**Stored data entries**
>>>>>

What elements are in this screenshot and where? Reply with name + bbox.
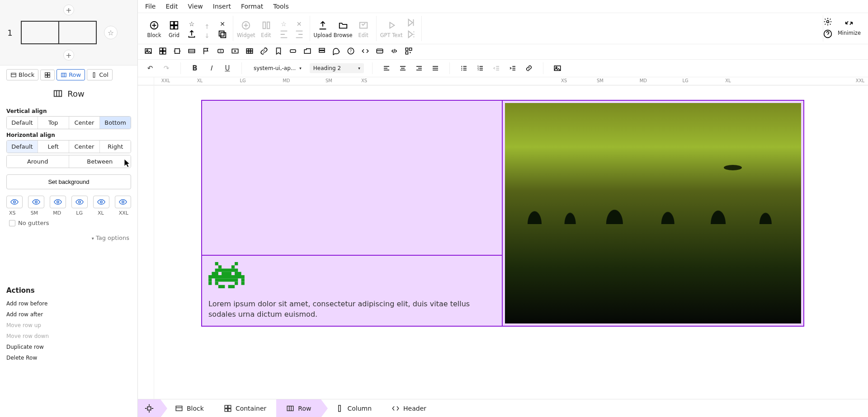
column-right[interactable] [503, 101, 803, 326]
bp-sm[interactable] [28, 196, 44, 208]
indent-button[interactable] [507, 62, 519, 74]
main-toolbar: Block Grid ☆ ↑ ↓ ✕ Widget [138, 13, 868, 44]
bullet-list-button[interactable] [458, 62, 470, 74]
bp-lg[interactable] [71, 196, 88, 208]
insert-qr-icon[interactable] [405, 47, 413, 56]
tb-block[interactable]: Block [145, 18, 163, 41]
tab-row[interactable]: Row [57, 69, 85, 80]
valign-default[interactable]: Default [7, 117, 38, 129]
align-left-button[interactable] [381, 62, 392, 74]
action-add-before[interactable]: Add row before [6, 298, 131, 309]
halign-around[interactable]: Around [7, 155, 69, 168]
italic-button[interactable]: I [205, 62, 217, 74]
tb-settings-icon[interactable] [823, 17, 832, 28]
action-duplicate[interactable]: Duplicate row [6, 342, 131, 352]
image-button[interactable] [552, 62, 563, 74]
menu-format[interactable]: Format [241, 3, 263, 10]
action-add-after[interactable]: Add row after [6, 309, 131, 320]
lorem-text[interactable]: Lorem ipsum dolor sit amet, consectetur … [208, 299, 495, 319]
bp-xxl[interactable] [115, 196, 131, 208]
halign-default[interactable]: Default [7, 141, 38, 153]
insert-card-icon[interactable] [376, 47, 384, 56]
insert-comment-icon[interactable] [332, 47, 340, 56]
tb-star[interactable]: ☆ [185, 20, 198, 28]
insert-table-icon[interactable] [245, 47, 254, 56]
bold-button[interactable]: B [189, 62, 201, 74]
insert-label-icon[interactable] [289, 47, 297, 56]
tb-browse[interactable]: Browse [334, 18, 353, 41]
tb-up-icon[interactable]: ↑ [200, 23, 214, 30]
halign-right[interactable]: Right [100, 141, 131, 153]
column-left[interactable]: Lorem ipsum dolor sit amet, consectetur … [202, 101, 503, 326]
svg-marker-34 [390, 23, 394, 28]
add-block-after-button[interactable]: + [63, 50, 74, 61]
bp-xs[interactable] [6, 196, 23, 208]
menu-edit[interactable]: Edit [165, 3, 178, 10]
tb-grid[interactable]: Grid [165, 18, 183, 41]
tb-upload[interactable]: Upload [314, 18, 332, 41]
valign-bottom[interactable]: Bottom [100, 117, 131, 129]
set-background-button[interactable]: Set background [6, 174, 131, 189]
valign-center[interactable]: Center [69, 117, 100, 129]
heading-select[interactable]: Heading 2 ▾ [310, 63, 364, 73]
menu-file[interactable]: File [145, 3, 156, 10]
crumb-row[interactable]: Row [276, 399, 321, 417]
favorite-button[interactable]: ☆ [104, 26, 118, 39]
insert-tabs-icon[interactable] [303, 47, 311, 56]
photo-placeholder[interactable] [505, 103, 801, 323]
number-list-button[interactable]: 123 [474, 62, 486, 74]
undo-button[interactable]: ↶ [144, 62, 156, 74]
menu-insert[interactable]: Insert [213, 3, 231, 10]
canvas[interactable]: Lorem ipsum dolor sit amet, consectetur … [138, 85, 868, 417]
bp-xl[interactable] [93, 196, 109, 208]
font-select[interactable]: system-ui,-ap... ▾ [250, 63, 305, 73]
no-gutters-checkbox[interactable]: No gutters [6, 220, 131, 226]
insert-link-icon[interactable] [260, 47, 268, 56]
tb-minimize[interactable]: Minimize [838, 15, 861, 39]
bp-md[interactable] [50, 196, 66, 208]
insert-accordion-icon[interactable] [318, 47, 326, 56]
halign-left[interactable]: Left [38, 141, 69, 153]
insert-code-icon[interactable] [390, 47, 398, 56]
tb-export-icon[interactable] [185, 29, 198, 39]
insert-image-icon[interactable] [144, 47, 152, 56]
add-block-before-button[interactable]: + [63, 5, 74, 15]
insert-button-icon[interactable]: B [217, 47, 225, 56]
tab-block[interactable]: Block [6, 69, 38, 80]
align-right-button[interactable] [413, 62, 425, 74]
halign-between[interactable]: Between [69, 155, 131, 168]
crumb-block[interactable]: Block [160, 399, 214, 417]
menu-view[interactable]: View [188, 3, 203, 10]
align-justify-button[interactable] [429, 62, 441, 74]
insert-flag-icon[interactable] [202, 47, 210, 56]
svg-point-18 [122, 201, 124, 203]
crumb-root[interactable] [138, 399, 160, 417]
crumb-header[interactable]: Header [382, 399, 436, 417]
tag-options-toggle[interactable]: ▾ Tag options [6, 234, 131, 241]
tab-col[interactable]: Col [87, 69, 113, 80]
align-center-button[interactable] [397, 62, 409, 74]
block-thumbnail[interactable] [21, 21, 97, 44]
insert-bookmark-icon[interactable] [274, 47, 283, 56]
link-button[interactable] [523, 62, 535, 74]
menu-tools[interactable]: Tools [273, 3, 289, 10]
insert-gallery-icon[interactable] [159, 47, 167, 56]
svg-rect-83 [208, 281, 212, 285]
halign-center[interactable]: Center [69, 141, 100, 153]
valign-top[interactable]: Top [38, 117, 69, 129]
insert-help-icon[interactable]: ? [347, 47, 355, 56]
insert-banner-icon[interactable] [188, 47, 196, 56]
action-delete[interactable]: Delete Row [6, 352, 131, 363]
selected-row[interactable]: Lorem ipsum dolor sit amet, consectetur … [201, 100, 804, 327]
tb-copy-icon[interactable] [216, 29, 229, 39]
insert-embed-icon[interactable] [361, 47, 369, 56]
tb-help-icon[interactable] [823, 29, 832, 40]
crumb-container[interactable]: Container [214, 399, 276, 417]
tb-close[interactable]: ✕ [216, 20, 229, 28]
crumb-column[interactable]: Column [321, 399, 382, 417]
insert-video-icon[interactable] [231, 47, 239, 56]
tab-grid[interactable] [40, 70, 55, 80]
underline-button[interactable]: U [222, 62, 233, 74]
insert-slider-icon[interactable] [173, 47, 181, 56]
tb-down-icon[interactable]: ↓ [200, 32, 214, 39]
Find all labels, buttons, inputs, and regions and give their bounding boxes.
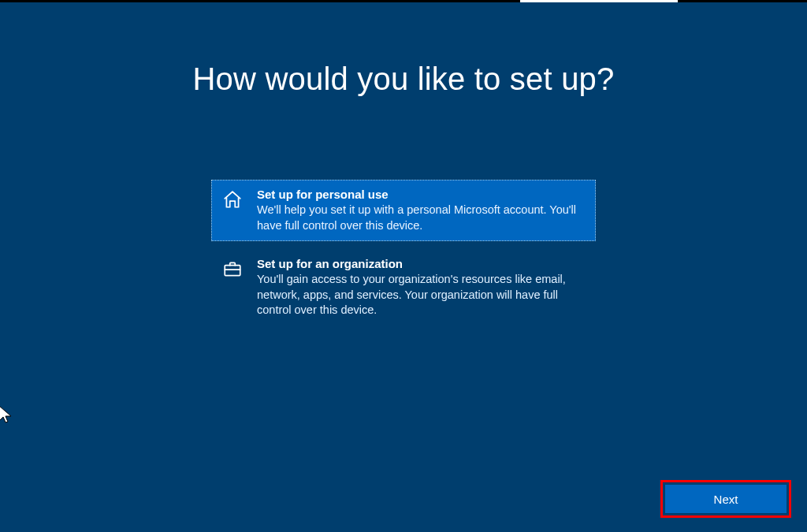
option-organization-heading: Set up for an organization (257, 257, 585, 270)
next-button-label: Next (714, 493, 738, 506)
setup-options: Set up for personal use We'll help you s… (211, 180, 596, 326)
option-organization-body: You'll gain access to your organization'… (257, 272, 585, 318)
mouse-cursor-icon (0, 405, 14, 427)
next-button-highlight: Next (660, 480, 791, 518)
briefcase-icon (222, 259, 244, 279)
option-personal-heading: Set up for personal use (257, 188, 585, 201)
home-icon (222, 189, 244, 210)
svg-rect-0 (225, 266, 240, 276)
next-button[interactable]: Next (665, 485, 787, 513)
progress-segment (520, 0, 678, 2)
progress-top-bar (0, 0, 807, 2)
option-personal-use[interactable]: Set up for personal use We'll help you s… (211, 180, 596, 241)
page-title: How would you like to set up? (0, 61, 807, 97)
option-organization[interactable]: Set up for an organization You'll gain a… (211, 249, 596, 326)
option-personal-body: We'll help you set it up with a personal… (257, 203, 585, 233)
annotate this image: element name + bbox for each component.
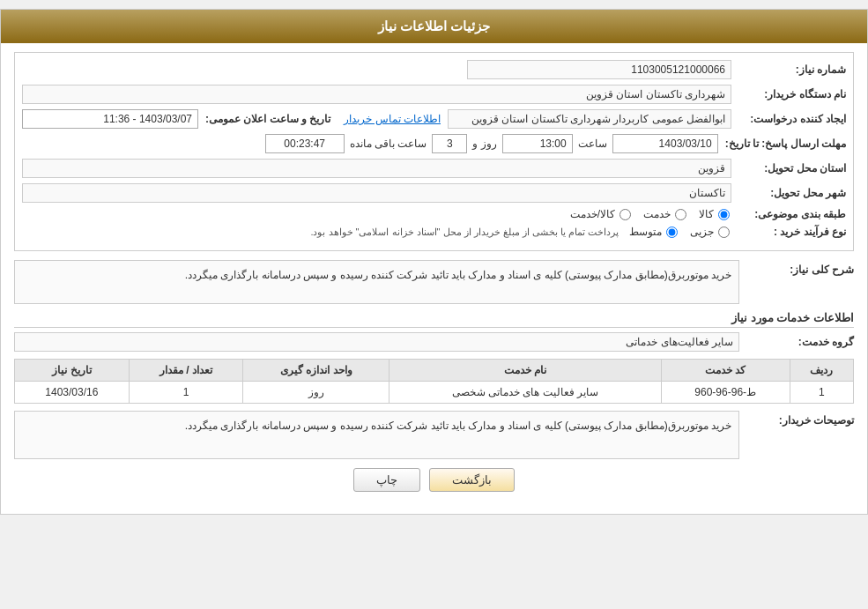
need-description-box: خرید موتوربرق(مطابق مدارک پیوستی) کلیه ی… bbox=[14, 260, 739, 304]
button-bar: بازگشت چاپ bbox=[14, 459, 854, 505]
cell-date: 1403/03/16 bbox=[15, 382, 130, 404]
service-group-label: گروه خدمت: bbox=[739, 336, 854, 348]
process-note: پرداخت تمام یا بخشی از مبلغ خریدار از مح… bbox=[310, 227, 619, 238]
province-label: استان محل تحویل: bbox=[731, 162, 846, 175]
cell-row-num: 1 bbox=[790, 382, 853, 404]
city-label: شهر محل تحویل: bbox=[731, 187, 846, 199]
buyer-description-box: خرید موتوربرق(مطابق مدارک پیوستی) کلیه ی… bbox=[14, 411, 739, 459]
col-header-service-name: نام خدمت bbox=[389, 360, 661, 382]
city-value: تاکستان bbox=[22, 183, 731, 203]
cell-unit: روز bbox=[243, 382, 389, 404]
print-button[interactable]: چاپ bbox=[353, 468, 420, 492]
back-button[interactable]: بازگشت bbox=[429, 468, 515, 492]
buyer-org-label: نام دستگاه خریدار: bbox=[731, 88, 846, 100]
process-label: نوع فرآیند خرید : bbox=[731, 226, 846, 238]
col-header-unit: واحد اندازه گیری bbox=[243, 360, 389, 382]
page-title: جزئیات اطلاعات نیاز bbox=[378, 19, 490, 33]
need-description-row: شرح کلی نیاز: خرید موتوربرق(مطابق مدارک … bbox=[14, 260, 854, 304]
service-group-row: گروه خدمت: سایر فعالیت‌های خدماتی bbox=[14, 332, 854, 352]
need-number-value: 1103005121000066 bbox=[467, 60, 731, 79]
buyer-description-row: توصیحات خریدار: خرید موتوربرق(مطابق مدار… bbox=[14, 411, 854, 459]
page-header: جزئیات اطلاعات نیاز bbox=[1, 10, 867, 43]
table-row: 1 ط-96-96-960 سایر فعالیت های خدماتی شخص… bbox=[15, 382, 854, 404]
need-description-label: شرح کلی نیاز: bbox=[739, 260, 854, 276]
need-number-label: شماره نیاز: bbox=[731, 63, 846, 76]
date-label: مهلت ارسال پاسخ: تا تاریخ: bbox=[718, 137, 846, 150]
cell-quantity: 1 bbox=[129, 382, 243, 404]
requester-label: ایجاد کننده درخواست: bbox=[731, 113, 846, 125]
col-header-quantity: تعداد / مقدار bbox=[129, 360, 243, 382]
service-group-value: سایر فعالیت‌های خدماتی bbox=[14, 332, 739, 352]
page-content: شماره نیاز: 1103005121000066 نام دستگاه … bbox=[1, 43, 867, 514]
province-value: قزوین bbox=[22, 159, 731, 178]
pub-date-label: تاریخ و ساعت اعلان عمومی: bbox=[198, 113, 330, 125]
remaining-value: 00:23:47 bbox=[265, 134, 345, 153]
process-row: نوع فرآیند خرید : جزیی متوسط پرداخت تمام… bbox=[22, 226, 846, 238]
services-section-title: اطلاعات خدمات مورد نیاز bbox=[14, 311, 854, 328]
remaining-label: ساعت باقی مانده bbox=[350, 137, 427, 150]
cell-service-name: سایر فعالیت های خدماتی شخصی bbox=[389, 382, 661, 404]
category-goods[interactable]: کالا bbox=[699, 208, 731, 220]
category-service[interactable]: خدمت bbox=[643, 208, 688, 220]
day-label: روز و bbox=[472, 137, 496, 150]
col-header-service-code: کد خدمت bbox=[661, 360, 790, 382]
services-table-wrapper: ردیف کد خدمت نام خدمت واحد اندازه گیری ت… bbox=[14, 359, 854, 404]
category-both[interactable]: کالا/خدمت bbox=[570, 208, 633, 220]
province-row: استان محل تحویل: قزوین bbox=[22, 159, 846, 178]
buyer-org-value: شهرداری تاکستان استان قزوین bbox=[22, 85, 731, 104]
date-value: 1403/03/10 bbox=[612, 134, 718, 153]
buyer-org-row: نام دستگاه خریدار: شهرداری تاکستان استان… bbox=[22, 85, 846, 104]
need-number-row: شماره نیاز: 1103005121000066 bbox=[22, 60, 846, 79]
process-partial[interactable]: جزیی bbox=[690, 226, 731, 238]
requester-row: ایجاد کننده درخواست: ابوالفضل عمومی کارب… bbox=[22, 109, 846, 129]
requester-value: ابوالفضل عمومی کاربردار شهرداری تاکستان … bbox=[448, 109, 731, 129]
time-label: ساعت bbox=[578, 137, 607, 150]
date-row: مهلت ارسال پاسخ: تا تاریخ: 1403/03/10 سا… bbox=[22, 134, 846, 153]
col-header-date: تاریخ نیاز bbox=[15, 360, 130, 382]
city-row: شهر محل تحویل: تاکستان bbox=[22, 183, 846, 203]
category-row: طبقه بندی موضوعی: کالا خدمت کالا/خدمت bbox=[22, 208, 846, 220]
page-wrapper: جزئیات اطلاعات نیاز شماره نیاز: 11030051… bbox=[0, 9, 868, 515]
day-value: 3 bbox=[432, 134, 467, 153]
time-value: 13:00 bbox=[502, 134, 573, 153]
category-radio-group: کالا خدمت کالا/خدمت bbox=[22, 208, 731, 220]
process-radio-group: جزیی متوسط پرداخت تمام یا بخشی از مبلغ خ… bbox=[22, 226, 731, 238]
buyer-description-label: توصیحات خریدار: bbox=[739, 411, 854, 427]
basic-info-section: شماره نیاز: 1103005121000066 نام دستگاه … bbox=[14, 52, 854, 251]
pub-date-value: 1403/03/07 - 11:36 bbox=[22, 109, 198, 129]
col-header-row-num: ردیف bbox=[790, 360, 853, 382]
contact-link[interactable]: اطلاعات تماس خریدار bbox=[344, 113, 441, 125]
process-medium[interactable]: متوسط bbox=[629, 226, 679, 238]
category-label: طبقه بندی موضوعی: bbox=[731, 208, 846, 220]
services-table: ردیف کد خدمت نام خدمت واحد اندازه گیری ت… bbox=[14, 359, 854, 404]
cell-service-code: ط-96-96-960 bbox=[661, 382, 790, 404]
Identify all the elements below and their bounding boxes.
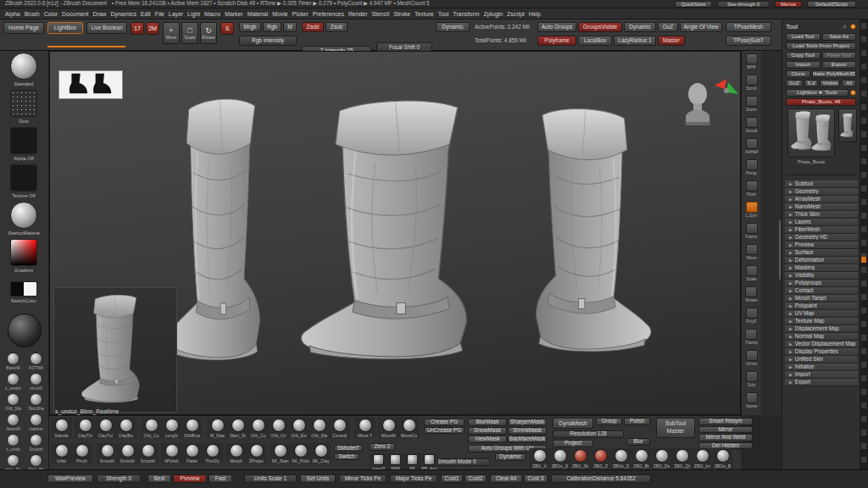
units-scale-slider[interactable]: Units Scale 1 xyxy=(244,474,297,483)
material-thumbnail[interactable]: Sculptri xyxy=(25,434,47,452)
tray-slot[interactable]: Alpha Off xyxy=(0,125,47,163)
clear-all-button[interactable]: Clear All xyxy=(490,474,522,483)
menu-item[interactable]: File xyxy=(155,11,164,17)
palette-dividers-strip[interactable] xyxy=(860,19,868,488)
palette-menu-icon[interactable] xyxy=(842,24,848,30)
shelf-toggle[interactable]: Rotate xyxy=(745,286,757,308)
custom-brush-thumbnail[interactable]: ZBG_Sk xyxy=(570,449,590,469)
tool-subpalette-header[interactable]: ▶ Subtool xyxy=(785,180,858,188)
brush-thumbnail[interactable]: M_Slas xyxy=(208,419,227,438)
tool-subpalette-header[interactable]: ▶ Vector Displacement Map xyxy=(785,341,858,348)
blur-slider[interactable]: Blur xyxy=(626,438,650,446)
menu-item[interactable]: Help xyxy=(529,11,541,17)
boot-sculpt-right[interactable] xyxy=(536,109,651,352)
boot-sculpt-center[interactable] xyxy=(301,101,466,359)
tool-subpalette-header[interactable]: ▶ FiberMesh xyxy=(785,226,858,234)
mask-button[interactable]: BlurMask xyxy=(468,419,507,426)
cust2-button[interactable]: Cust2 xyxy=(465,474,487,483)
brush-thumbnail[interactable]: Orb_Cri xyxy=(269,419,288,438)
quicksave-button[interactable]: QuickSave xyxy=(675,1,712,8)
tray-slot[interactable]: Standard xyxy=(0,51,47,88)
custom-brush-thumbnail[interactable]: ZBG_Ds xyxy=(652,449,671,469)
load-tools-from-project-button[interactable]: Load Tools From Project xyxy=(786,42,856,50)
clone-button[interactable]: Clone xyxy=(786,70,810,78)
live-boolean-button[interactable]: Live Boolean xyxy=(86,22,127,34)
rgb-intensity-slider[interactable]: Rgb Intensity xyxy=(239,36,297,46)
minor-ticks-slider[interactable]: Minor Ticks Pe xyxy=(339,474,387,483)
shelf-toggle[interactable]: Actual xyxy=(746,117,758,138)
tpose-mesh-button[interactable]: TPoseMesh xyxy=(726,22,771,32)
quicksave-flame-icon[interactable] xyxy=(850,90,856,96)
material-thumbnail[interactable]: FOTWb xyxy=(25,352,47,370)
tool-subpalette-header[interactable]: ▶ Display Properties xyxy=(785,348,858,356)
move-mode-tile[interactable]: + Move xyxy=(163,22,180,44)
shelf-toggle[interactable]: Scroll xyxy=(746,75,758,96)
wax-preview-button[interactable]: WaxPreview xyxy=(47,474,93,483)
shelf-toggle[interactable]: Zoom xyxy=(746,96,758,117)
brush-thumbnail[interactable]: Standa xyxy=(52,419,71,438)
all-button[interactable]: All xyxy=(842,80,856,87)
tray-slot[interactable]: SwitchColor xyxy=(0,274,47,312)
dynamesh-group-button[interactable]: Group xyxy=(596,418,622,425)
vertical-scrollbar[interactable] xyxy=(779,220,781,280)
rotate-mode-tile[interactable]: ↻ Rotate xyxy=(200,22,217,44)
crease-button[interactable]: UnCrease PG xyxy=(424,427,465,435)
shelf-toggle[interactable]: Transp xyxy=(745,329,758,350)
brush-thumbnail[interactable]: MoveCu xyxy=(399,419,419,438)
sculptris-pro-tile[interactable]: S xyxy=(220,22,234,35)
brush-thumbnail[interactable]: SK_Stan xyxy=(270,444,290,463)
smodelt-button[interactable]: SModelT xyxy=(334,445,363,452)
auto-groups-button[interactable]: Auto Groups xyxy=(537,22,576,32)
menu-item[interactable]: Draw xyxy=(93,11,107,17)
tool-subpalette-header[interactable]: ▶ Unified Skin xyxy=(785,356,858,363)
brush-thumbnail[interactable]: Curvedi xyxy=(330,419,349,438)
zero2-button[interactable]: Zero 2 xyxy=(370,443,395,451)
tool-subpalette-header[interactable]: ▶ Normal Map xyxy=(785,333,858,341)
goz-button[interactable]: GoZ xyxy=(658,22,678,32)
brush-thumbnail[interactable]: Longhi xyxy=(162,419,181,438)
shelf-toggle[interactable]: Persp xyxy=(746,159,758,180)
menu-item[interactable]: Picker xyxy=(292,11,309,17)
render-fast-button[interactable]: Fast xyxy=(209,474,232,483)
tool-subpalette-header[interactable]: ▶ Layers xyxy=(785,219,858,226)
groups-visible-button[interactable]: GroupsVisible xyxy=(578,22,622,32)
mirror-tools-button[interactable]: Mirror xyxy=(698,426,753,434)
menu-item[interactable]: Transform xyxy=(453,11,479,17)
tool-subpalette-header[interactable]: ▶ Visibility xyxy=(785,272,858,280)
tray-slot[interactable]: Gradient xyxy=(0,237,47,274)
mrgb-button[interactable]: Mrgb xyxy=(239,22,261,32)
visible-button[interactable]: Visible xyxy=(820,80,840,87)
brush-thumbnail[interactable]: SK_Clay xyxy=(311,444,331,463)
lightbox-tools-button[interactable]: Lightbox ► Tools xyxy=(786,89,849,97)
shelf-toggle[interactable]: PolyF xyxy=(746,308,758,329)
menu-item[interactable]: Zscript xyxy=(507,11,525,17)
load-tool-button[interactable]: Load Tool xyxy=(786,33,821,41)
crease-button[interactable]: Crease PG xyxy=(424,419,465,426)
brush-thumbnail[interactable]: Smooth xyxy=(138,444,158,463)
render-best-button[interactable]: Best xyxy=(147,474,171,483)
menu-item[interactable]: Edit xyxy=(141,11,151,17)
menus-toggle-button[interactable]: Menus xyxy=(775,1,802,8)
brush-thumbnail[interactable]: Orb_Exi xyxy=(289,419,309,438)
menu-item[interactable]: Macro xyxy=(204,11,220,17)
localbox-button[interactable]: LocalBox xyxy=(578,36,612,46)
menu-item[interactable]: Movie xyxy=(272,11,287,17)
mask-button[interactable]: BackfaceMask xyxy=(508,435,547,443)
menu-item[interactable]: Light xyxy=(187,11,200,17)
tool-subpalette-header[interactable]: ▶ Displacement Map xyxy=(785,325,858,333)
dynamesh-button[interactable]: DynaMesh xyxy=(553,418,593,429)
menu-item[interactable]: Marker xyxy=(225,11,242,17)
tool-subpalette-header[interactable]: ▶ Masking xyxy=(785,264,858,272)
menu-item[interactable]: Alpha xyxy=(5,11,20,17)
home-page-button[interactable]: Home Page xyxy=(3,22,44,34)
custom-brush-thumbnail[interactable]: ZBGs_S xyxy=(611,449,631,469)
tool-pool-thumbnail[interactable] xyxy=(838,108,857,142)
see-through-slider[interactable]: See-through 0 xyxy=(717,1,770,8)
tool-subpalette-header[interactable]: ▶ NanoMesh xyxy=(785,203,858,211)
mask-button[interactable]: SnowMask xyxy=(468,427,507,435)
brush-thumbnail[interactable]: Orb_Sla xyxy=(309,419,329,438)
shelf-toggle[interactable]: Frame xyxy=(746,223,758,244)
dynamic-draw-size-button[interactable]: Dynamic xyxy=(436,22,470,32)
shelf-toggle[interactable]: AAHalf xyxy=(745,138,758,159)
tray-slot[interactable]: StartupMateria xyxy=(0,200,47,237)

<<<<<

Write out every line from the entries where "File" appears.

**Solution**
menu-file[interactable]: File [145, 3, 156, 10]
menu-item[interactable]: File xyxy=(155,11,164,17)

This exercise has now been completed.